The hidden garden where artists still gather

On sunny afternoons, Sibylle walks to Stadtpark am Englischen Garten-but not the main paths. She heads to the far end, past the lake, to a quiet grove near the Eisbach. There’s a wooden bench under a chestnut tree where she’s sat for decades. Artists, poets, and musicians still come here to read, sketch, or play guitar. No signs. No entry fee. Just a circle of regulars who’ve been coming since the 1990s. She says the best conversations happen here. Not because it’s beautiful, but because it’s forgotten. Tourists don’t find it. Locals don’t talk about it. It just exists.
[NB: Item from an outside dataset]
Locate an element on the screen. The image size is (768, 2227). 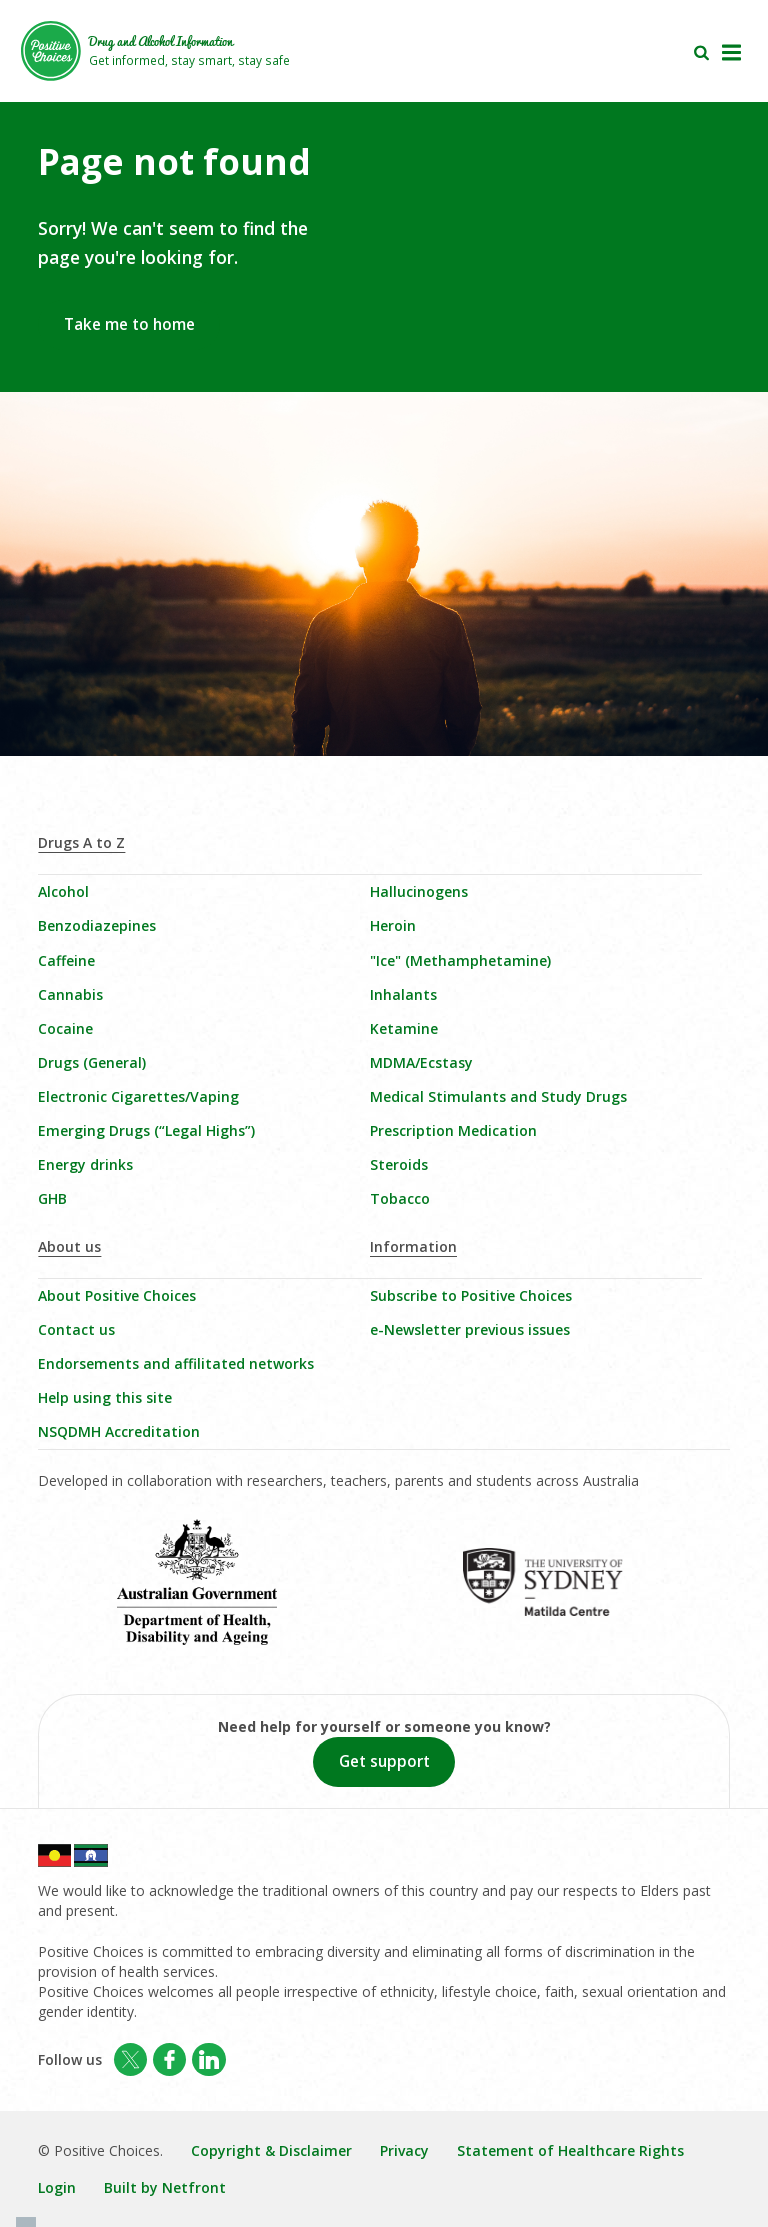
Help using this site is located at coordinates (105, 1397).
The café that serves coffee like it’s medicine

For breakfast, Sibylle goes to Kaffeehaus am Platzl, a tiny place that opened in 1988 and still uses the same Italian espresso machine. She orders a double espresso, no sugar, and a slice of Apfelstrudel with extra cinnamon. The owner, a woman in her 70s, has known her since she was 22. Sibylle says the coffee here tastes like memory. It’s not the strongest in Munich, but it’s the one that stays with you. She won’t go anywhere else. Not even for the new third-wave places that charge €8 for a pour-over. "That’s not coffee," she says. "That’s a performance. This? This is life." A woman listens intently to a jazz saxophone solo in a dimly lit basement club, beer glass beside her.
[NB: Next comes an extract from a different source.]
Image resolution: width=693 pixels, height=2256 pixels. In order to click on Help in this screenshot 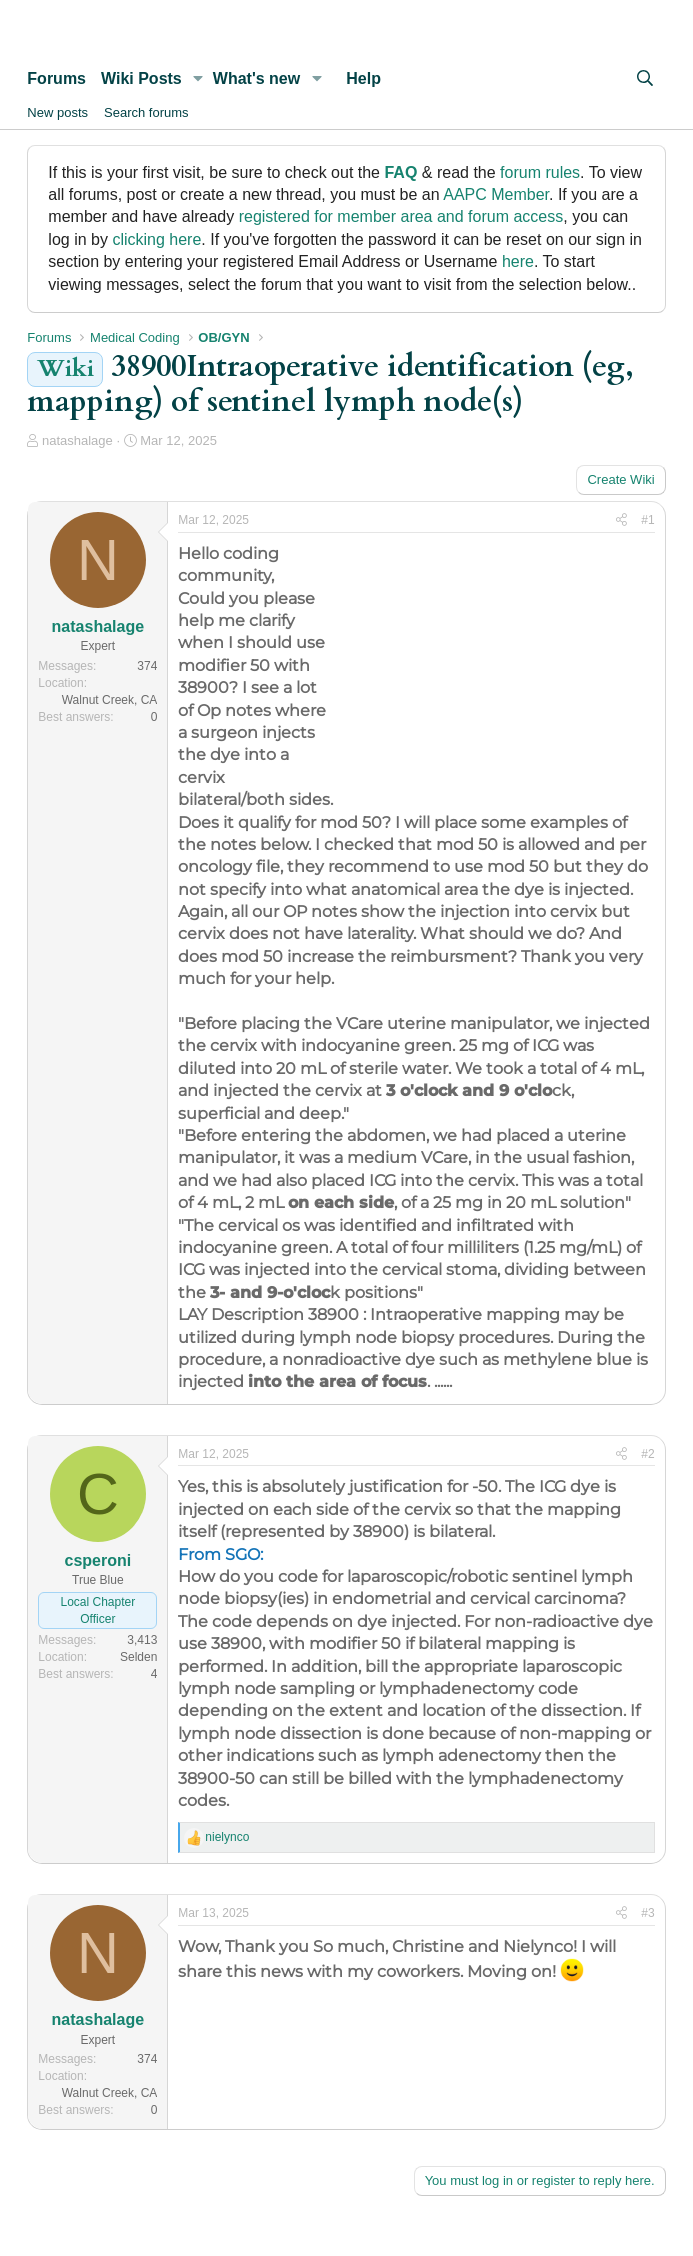, I will do `click(363, 78)`.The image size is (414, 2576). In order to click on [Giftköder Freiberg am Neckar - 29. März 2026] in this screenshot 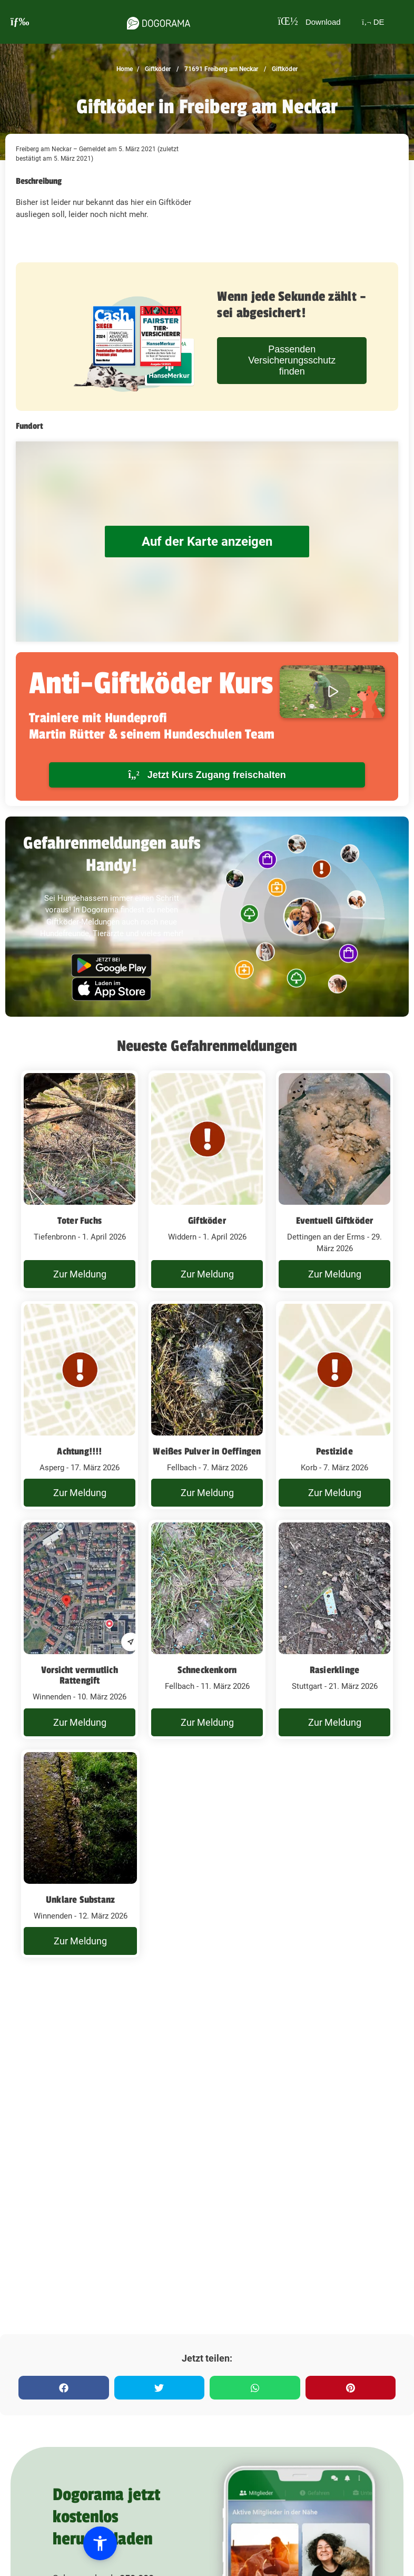, I will do `click(334, 1180)`.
The record store that still sells vinyl like it’s 1995

Down the street from the café is Plattenkiste, a record store that smells like dust, wood polish, and old vinyl. Sibylle still buys her jazz and krautrock records here. The owner, a guy named Hans, has been collecting since the 1970s. He’ll dig through bins for you and play you a track before you buy. Sibylle found a rare 1972 Klaus Dinger album here in 2019-her favorite. She says it’s the only place in Munich where you can still find music that wasn’t made to sell. No algorithms. No playlists. Just someone who knows what you’re looking for before you say it.

Why these places matter

Sibylle Rauch’s haunts aren’t the most popular. They don’t have rooftop bars or neon signs. They don’t appear on TikTok tours. But they’re real. They’ve survived because they don’t try to be anything other than what they are. They’re places where time moves slower, where people stay, where history isn’t packaged for sale. If you want to see Munich through her eyes, you don’t need a guide. You just need to show up, sit down, and listen.

Where does Sibylle Rauch live in Munich?

Sibylle Rauch lives in Schwabing, near the Englischer Garten. She’s been in the same apartment since the 1980s. It’s not a luxury flat-just a quiet, book-filled space with a view of the trees. She says the neighborhood hasn’t changed much, and that’s why she stays.

Is Sibylle Rauch still active in Munich’s art scene?

Yes. At 74, she still curates small exhibitions, writes for local magazines, and hosts informal salons in her home. She doesn’t do big events or gallery openings anymore. Instead, she meets artists for coffee, reads their work, and gives quiet feedback. Her influence is subtle but deep-many younger Munich creatives credit her with helping them find their voice.

Can I meet Sibylle Rauch at these places?

You might. She’s not famous for being famous-she just shows up regularly. If you see her at Wirtshaus in der Au or Club 77, don’t interrupt. She’s there to be still, not to be photographed. A simple nod or a quiet "Guten Tag" is enough. She’ll respond if she wants to. Don’t ask for selfies or autographs. That’s not why she goes there.

Are these places open to tourists?

Absolutely. These spots welcome anyone who respects them. But they’re not designed for crowds. Go early. Be quiet. Don’t take photos unless you’re asked. Sit at the bar. Talk to the staff. Let the place reveal itself. That’s how Sibylle experiences them-and that’s how you should too.

What’s the best time to visit these spots?

Weekdays are best. Wirtshaus in der Au is quietest on Thursday afternoons. Club 77 comes alive on Tuesday and Thursday nights. Buchhandlung Volker is open from 10 a.m. to 7 p.m., but the best conversations happen after 5 p.m. Avoid weekends if you want to feel like you’re part of the scene, not just watching it.